Various studies have shown that the clinical course of Sickle Cell Disease/ β0 Thalassemia is generally less severe, than that of homozygous Sickle Cell disease [7]. In our case the patient presented with milder form of clinical course. A probable explanation could be that our patient had high percentage of HbA2 & HbF which has an inhibitory effect on sickling process as they don’t participate in the tactoid formation and dilute HbS, which inhibit the polymerization. The effect of thalassemia results into inducing microcytosis and hypochromia in sickle cells which improves the circulatory competence and reduce hemolysis [8].
Blood picture of patient (in the present case) is similar to those in homozygous Sickle cell disease with microcytosis, hypochromia, target cells and Sickle Cells which makes it difficult to distinguish from homozygous state. Only HPLC seems to be an aid with the support of evidence inheritance analysis. Thein, et al. described an Asian Indian family with a non-deletion form of hereditary persistence of fetal haemoglobin (HPFH) and β0 thalassemia. The patient was homozygous beta zero thalassemia had an unusually mild form of the disease, which was attributed to the coinheritance of HPFH [9]. However in our case the patient is compound heterozygous sickle and thalassemia trait which in itself is rare and very few case reports are found [10]. But the most interesting finding is the high Hb F level in our case which makes it extremely rare and is reported first time in literature from India. There is coinheritance of other condition called hereditary persistence of fetal hemoglobin which has modified the whole spectrum of disease. It has been documented in some studies that conditions like HPFH, iron deficiency anaemia, alpha thalassemia may change the overall laboratory findings and symptoms in patients [11]. Molecular studies were advised from outside laboratories to the family, as it was not available in our institute. Parents were not able to get it done from outside laboratories due to financial constraints.

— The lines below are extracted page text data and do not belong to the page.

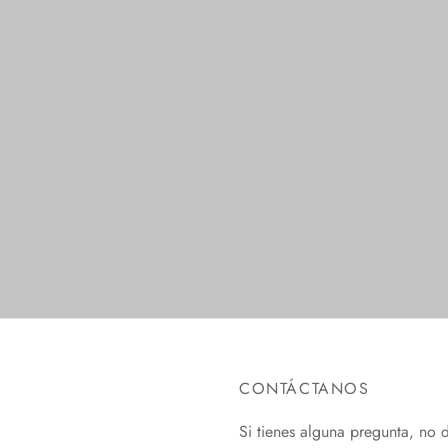
w niños personalizados 02
Calcetines para Bebé
Leer más
ionar opciones
CONTÁCTANOS
Si tienes alguna pregunta, no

The child was managed with packed red blood cell transfusions and symptomatic relief was given. The general condition improved considerably till the next follow up.
Conclusion
Hemoglobinopathies can be a diagnostic challenge to physician as well as hematologist. Differentiation of Sickle cell Anemia & Sickle Beta Thalassemia syndromes has to be done carefully due to close similarity of symptoms and laboratory features. Early and correct diagnosis can enhance the quality of life of such patient. This case underlines the importance of a through history, clinical examination and appropriate laboratory testing for suitable management and prognostication as well as genetic counseling. Parental studies proved crucial in confirming the double heterozygous state of sickle cell disease/thalassemia especially when there is limitation of genetic studies.